Saturday, 17 October 2015

Senanigoons





Mass media and social media went after the Shiv Sena, all guns blazing. Folks on Twitter were sweating hard to come up with new metaphors. ‘Stained the nation black’ wouldn’t do, it’s much too trite, best left to television anchors. And of course, everything was quickly forgotten, as is the case with our ultra busy media. Forgotten faster than the time diligent sisters at Harkisandas Hospital took to unstain Shri Kulkarni, if not the nation.   

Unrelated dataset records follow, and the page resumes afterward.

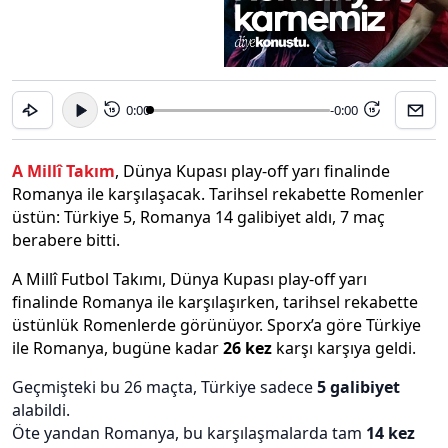
0:00
-0:00
15
15
A Millî Takım
, Dünya Kupası play‑off yarı finalinde
Romanya ile karşılaşacak. Tarihsel rekabette Romenler
üstün: Türkiye 5, Romanya 14 galibiyet aldı, 7 maç
berabere bitti.
A Millî Futbol Takımı, Dünya Kupası play‑off yarı
finalinde Romanya ile karşılaşırken, tarihsel rekabette
üstünlük Romenlerde görünüyor. Sporx’a göre Türkiye
ile Romanya, bugüne kadar
26 kez
karşı karşıya geldi.
Geçmişteki bu 26 maçta, Türkiye sadece
5 galibiyet
alabildi.
Öte yandan Romanya, bu karşılaşmalarda tam
14 kez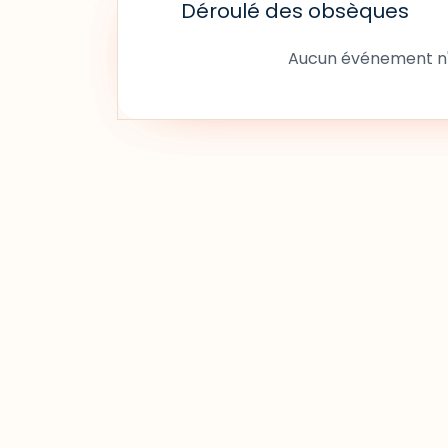
Déroulé des obsèques
Aucun événement n'a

The question no one asks whenever the Sena boys go wild is this: Why do they indulge in such nefarious deeds? If people cared to ask, they’d figure there is a perfectly rational answer for it, and therefore such deeds will find periodic occurrence. The Sena needs to make its presence felt now and then, and Pakistani politicians and artistes become easy meat (not beef!). They have known for the longest time that street tamasha goes down rather nicely with their core voters, and therefore it’s an effective strategy. Their voters don’t get much impressed by pot-hole free roads or collected garbage, and definitely not by the prospect of a breezy Mumbai night life. They want the Sena men to flex muscles at real and imaginary enemies, this is their way of outsourcing glory. Thing is, if you don’t fear the Sena, their party is pooped. Bal Thackeray knew this pretty well, and so does his equally feisty nephew, Raj. Uddhav and son, both essentially chilled out guys, have tried their best to do cool stuff, but it hasn’t worked. And so the dadagiri must go on.

Once we get this, hyperventilating will stop in the media the next time the ink bottle is opened. So then what must restless tweeters do? Nothing. Sit back, tighten the seat belt, and enjoy the tamasha. And hope you are not on the stage when it happens.


Er, what about the cash?

Upset with the government’s ‘communal politics’, more and more laureates are busy returning their Sahitya Academi awards, as a mark of protest. The question is: Is this activity giving the prime minister sleepless nights? Is it making him turn secular? I doubt it. He’s got four more years in office, this is not the time to worry about awards being returned, or fret over polarization activities being conducted by his ‘fringe’ pals. Being a good Gujju, it’s time to collect air miles, do as much tourism as possible (with khakhra packets as carry-on baggage), and get some selfies shot with the likes of Zuckerberg (and keep an eye on the ‘likes’ meter). He will worry about mundane stuff from back home in the last six months in the grand office. And by the way, the Sahitya plaque comes along with a cash prize. Wonder if the peeved writers are returning the moolah, too.

Bar blues

Dance bar girls won’t be back in business anytime soon, the Maharashtra government wants to continue to keep the music turned off. This despite the SC shooting out an order in the girls’ favour. I am not sure how many of them were selling their bodies post the dance show, it is likely that some were. What we definitely know is that once the shutters came down on the bars for good, thousands of bar girls had to ‘graduate’ to prostitution, to support the lifestyle they had become accustomed to, and to feed multiple mouths back home. Although it must be said that during the sting operation I did for Mid Day in the year 2005, immediately after the bars were closed down, none of the bar balas agreed to sleep with me, ouch! Here’s a link to that sad story. 


Maahi’s lost (and found) mojo

It’s unfair to expect Maahi to continue to be his 2011 avatar, when the world was at his feet. Ups and downs happen to most of us in our careers, and for sportspeople, it’s even more likely to happen. As they say, time and tide must take a toll on all. In Kanpur, fans were screaming for his blood, in Indore, the captain hit back by winning the match almost solo. However, Maahi must accept that things aren’t going to be the same anymore, inconsistency has gradually crept into his performance. Indore has kept him inside the team for another year, but cool-headed that he is, Maahi must start planning his next career move, so that he departs on a high. Many of his predecessors had to be physically dragged out of the cricket field, hope our most successful cricket captain doesn’t have to face the same ignominy.